Introduction

Many complex systems can be characterized by networks in which nodes represent the individuals and edges represent the interactions. Examples include citation networks1,2, communication networks3, transportation networks4, cyber networks5, financial networks6, just to name a few. The study of complex networks has therefore become a common focus of many branches of science. So far, great efforts have been made to understand and predict the evolution of networks. For instance, link prediction intends to identify which pair of nodes will be connected in the future7,8. Trend prediction aims at predicting the future degree of nodes2,9. However, most of the related works focus on the structural aspect of networks. Even though dynamical processes commonly take place in real networks10, the prediction of the evolution of dynamics on networks has been seriously overlooked.

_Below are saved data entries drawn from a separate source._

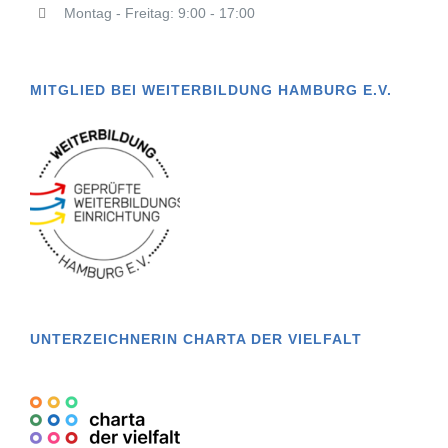
Montag - Freitag: 9:00 - 17:00
MITGLIED BEI WEITERBILDUNG HAMBURG E.V.
UNTERZEICHNERIN CHARTA DER VIELFALT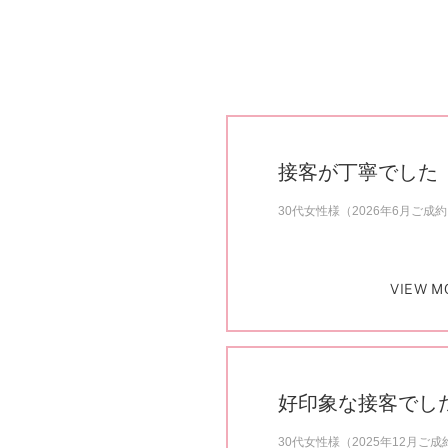
接客が丁寧でした
30代女性様（2026年6月ご成
VIEW M
好印象な接客でし
30代女性様（2025年12月ご成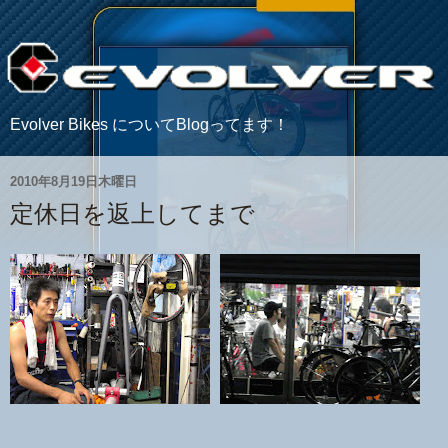
Evolver Bikes についてBlogってます！
2010年8月19日木曜日
定休日を返上してまで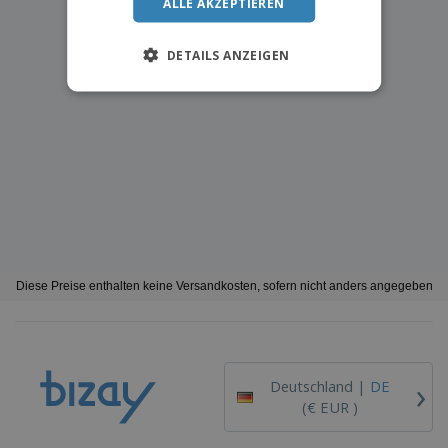
ALLE AKZEPTIEREN
DETAILS ANZEIGEN
Diese Preise enthalten keine Versandkosten, sofern nicht anders angegeben
›
Deutschland |
DE
(€ EUR )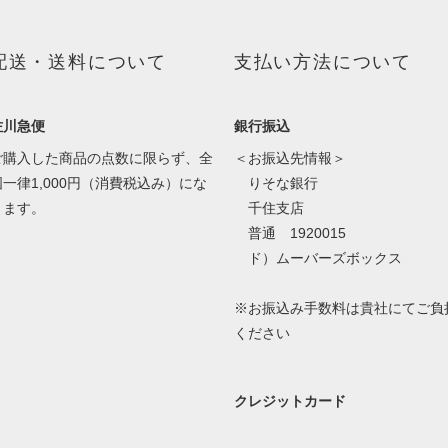
配送・送料について
支払い方法について
佐川急便
銀行振込
ご購入した商品の点数に限らず、全
＜お振込先情報＞
国一律1,000円（消費税込み）にな
りそな銀行
ります。
千住支店
普通 1920015
ド）ムーバーズボックス
※お振込み手数料は貴社にてご負
ください
クレジットカード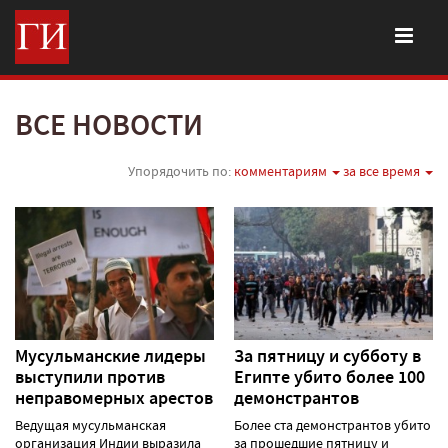
ВСЕ НОВОСТИ
Упорядочить по:
комментариям
за все время
Мусульманские лидеры
За пятницу и субботу в
выступили против
Египте убито более 100
неправомерных арестов
демонстрантов
Ведущая мусульманская
Более ста демонстрантов убито
организация Индии выразила
за прошедшие пятницу и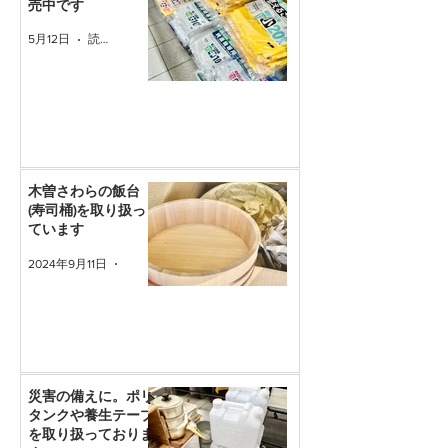
売中です
5月12日
読了時間: 1分
木曽さわらの飯台
(寿司桶)を取り扱っ
ています
2024年9月11日
読了時間: 1分
災害の備えに。ポリ
タンクや養生テープ
を取り扱っておりま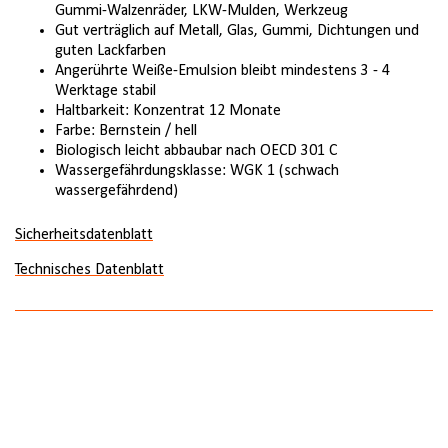
Gummi-Walzenräder, LKW-Mulden, Werkzeug
Gut verträglich auf Metall, Glas, Gummi, Dichtungen und
guten Lackfarben
Angerührte Weiße-Emulsion bleibt mindestens 3 - 4
Werktage stabil
Haltbarkeit: Konzentrat 12 Monate
Farbe: Bernstein / hell
Biologisch leicht abbaubar nach OECD 301 C
Wassergefährdungsklasse: WGK 1 (schwach
wassergefährdend)
Sicherheitsdatenblatt
Technisches Datenblatt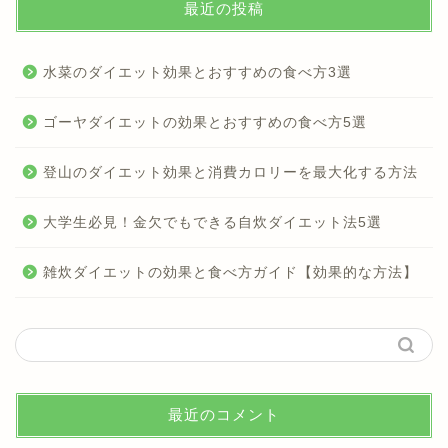
最近の投稿
水菜のダイエット効果とおすすめの食べ方3選
ゴーヤダイエットの効果とおすすめの食べ方5選
登山のダイエット効果と消費カロリーを最大化する方法
大学生必見！金欠でもできる自炊ダイエット法5選
雑炊ダイエットの効果と食べ方ガイド【効果的な方法】
最近のコメント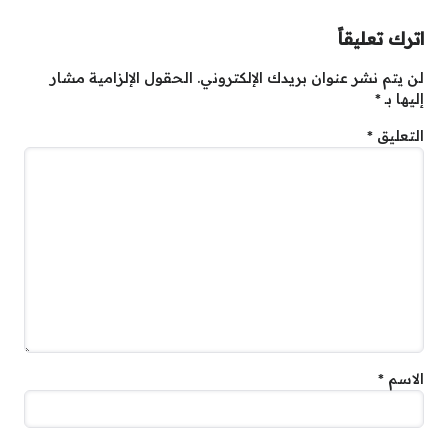
اترك تعليقاً
لن يتم نشر عنوان بريدك الإلكتروني.
الحقول الإلزامية مشار
إليها بـ
*
التعليق
*
الاسم
*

Spreading is an important kind of dynamics which has been applied to model many real processes on network such as spreading of disease11,12,13,14, propagation of news and rumors15,16,17,18, cascading failure of power grid19 and so on. In this paper, we focus on predicting the evolution of spreading. Solving this problem is very meaningful from the practical point of view. In the context of disease spreading, one can immunize nodes and links in advance to prevent the virus from covering the whole network if the predicted coverage of the spreading is very wide13,20,21,22,23,24. On the other hand, the propagation of some important information can be accelerated by adding more spreading seeds beforehand if the predicted coverage of the propagation is very narrow25,26,27,28,29,30.

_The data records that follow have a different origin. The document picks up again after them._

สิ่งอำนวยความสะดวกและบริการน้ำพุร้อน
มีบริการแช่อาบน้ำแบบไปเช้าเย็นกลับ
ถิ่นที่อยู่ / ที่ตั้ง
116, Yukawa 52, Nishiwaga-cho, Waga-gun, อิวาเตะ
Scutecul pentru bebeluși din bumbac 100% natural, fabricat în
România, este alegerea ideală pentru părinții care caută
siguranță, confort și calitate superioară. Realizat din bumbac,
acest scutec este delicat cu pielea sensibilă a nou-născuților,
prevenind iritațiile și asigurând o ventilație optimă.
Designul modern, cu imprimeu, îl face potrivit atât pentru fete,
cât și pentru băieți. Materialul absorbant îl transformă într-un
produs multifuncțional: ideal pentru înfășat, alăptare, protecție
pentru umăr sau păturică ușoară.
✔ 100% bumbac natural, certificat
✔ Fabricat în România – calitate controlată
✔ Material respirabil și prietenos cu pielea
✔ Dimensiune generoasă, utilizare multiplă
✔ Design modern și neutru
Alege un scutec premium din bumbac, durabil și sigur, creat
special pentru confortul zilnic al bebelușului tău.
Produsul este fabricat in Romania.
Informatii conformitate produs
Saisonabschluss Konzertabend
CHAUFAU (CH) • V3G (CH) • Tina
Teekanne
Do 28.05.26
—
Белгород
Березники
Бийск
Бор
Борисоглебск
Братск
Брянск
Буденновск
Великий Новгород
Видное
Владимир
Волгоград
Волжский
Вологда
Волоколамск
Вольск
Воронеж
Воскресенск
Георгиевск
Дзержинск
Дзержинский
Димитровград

In the cases where prediction is needed, the known information of the spreading process is usually very limited, especially in the early stage of the spreading31,32. Similar to the ref. 33, we assume in this paper that only a snapshot of the spreading result is given. In the literature, the prediction of spreading is mostly based on the time series analysis34. The closest studies based on spreading snapshot are refs. 35, 36 where the observed snapshot is used to identify the initial spreader of a certain disease or information. In the prediction of spreading, the essential problem is how to accurately estimate the infection probability from the observed snapshot. One can consider the most straightforward method in which the infection probability is estimated based on each infected node i as μi = mi/Mi where mi and Mi are respectively the infected number and the total number of i's neighbors. By averaging μi over all the infected nodes in the network, one can estimate the infection probability of the spreading. This method is referred as the “benchmark” method in this paper. However, the benchmark method may lead to serious overestimation of the infection probability. As this method doesn't distinguish which node spreads the virus to the infected node, each infected node may be used more than once in μi = mi/Mi for different i (see the illustration in Fig. 1).

Figure 1
figure 1

A snapshot of the spreading result in a toy network.

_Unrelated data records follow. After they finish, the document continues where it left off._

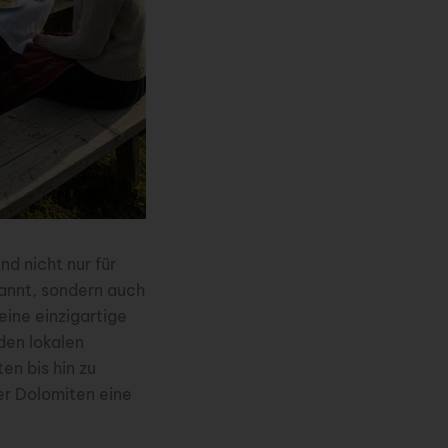
d nicht nur für
annt, sondern auch
eine einzigartige
 den lokalen
en bis hin zu
er Dolomiten eine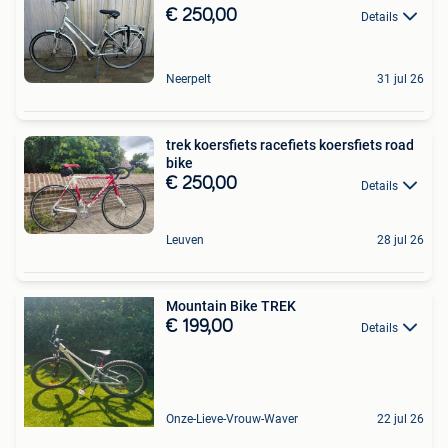
€ 250,00
Details
Neerpelt
31 jul 26
trek koersfiets racefiets koersfiets road
bike
€ 250,00
Details
Leuven
28 jul 26
Mountain Bike TREK
€ 199,00
Details
Onze-Lieve-Vrouw-Waver
22 jul 26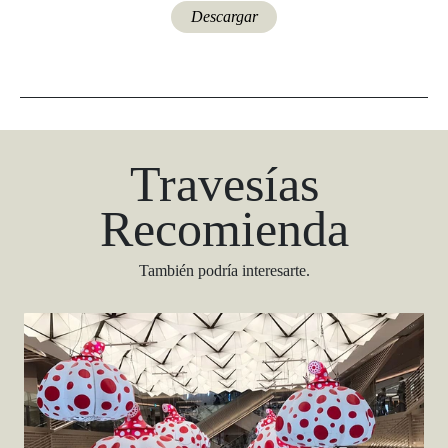
Descargar
Travesías
Recomienda
También podría interesarte.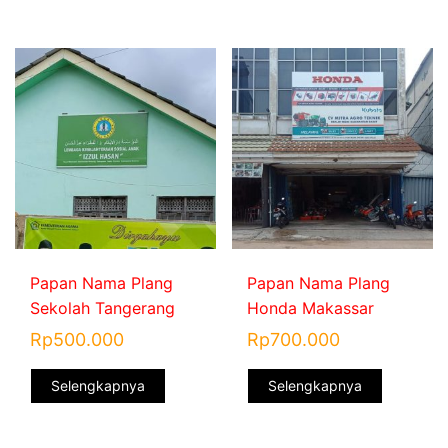
Papan Nama Plang
Papan Nama Plang
Sekolah Tangerang
Honda Makassar
Rp
500.000
Rp
700.000
Selengkapnya
Selengkapnya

The blue nodes are susceptible (marked by S), yellow nodes are infected (marked by I) and pink nodes are recovered (marked by R). Since each node inside the shade ellipse is connecting to two R nodes, one cannot distinguish which R node actually infected these two I nodes in the previous step. In the benchmark method, these two I nodes will be used when estimating the infection probability based on each R node, which finally leads to an overestimation of the infection probability.

To solve this problem, we develop an iterative algorithm for estimating the infection probability (IAIP for short) in which the problem of multiple use of the infected nodes is avoided. We validate the IAIP by simulating the Susceptible-Infected-Removed (SIR) model37 in both artificial and real networks. The results show that our method can significantly outperform the benchmark method. Moreover, we study the case in which the iterative process is removed from our method (denoted as IAIP0). The results show that IAIP0 performs much less effectively than IAIP, indicating the crucial role of the iterative process. When the obtained infection probability is used in predicting the future spreading coverage, a much more accurate prediction can be achieved by using IAIP.

Results

We consider a network with N nodes and E links. The network is represented by an adjacency matrix A, where Aij = 1 if there is a link between node i and j and Aij = 0 otherwise. To simulate the spreading process on networks, we employ the Susceptible-Infected-Removed (SIR) model37. In a network, we randomly select one node as the initial spreader. The virus from this node will infect each of this node's susceptible neighbors with probability μ, namely the infection probability. After infecting neighbors, the node will immediately become recovered (i.e., the recovering probability is 1). The new infected nodes in next step will infect their neighbors as the initial node. The spreading will be ended when there is no more infected node in the network. If it is not specially stated, we take the snapshot after five steps of spreading from the initial node as the known information.

Epidemic spreading is a stochastic process. Given an infection probability and an initial infected node, the spreading results can vary significantly in different realizations. An observed snapshot may be corresponding to many different μ values. Therefore, one cannot use the deterministic models to exactly infer the μ value from the spreading snapshot. In this paper, we propose an iterative method to infer the μ value. Though the inference is not exact, we will show below the expected value of the obtained μ is very close to the real infection probability, with a relatively small dispersion.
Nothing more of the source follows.